→ **DIRECTIONS FOR THIS TASK**
Lines that include the string "Marco" are the ones to copy from the entries below.

→ **INPUT FOR THIS TASK**

::::::

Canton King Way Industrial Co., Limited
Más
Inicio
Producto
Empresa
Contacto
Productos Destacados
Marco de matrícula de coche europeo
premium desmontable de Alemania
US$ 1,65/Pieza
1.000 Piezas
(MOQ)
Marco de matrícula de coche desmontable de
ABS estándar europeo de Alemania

::::::

→ **YOUR RESPONSE**
Marco de matrícula de coche europeo
Marco de matrícula de coche desmontable de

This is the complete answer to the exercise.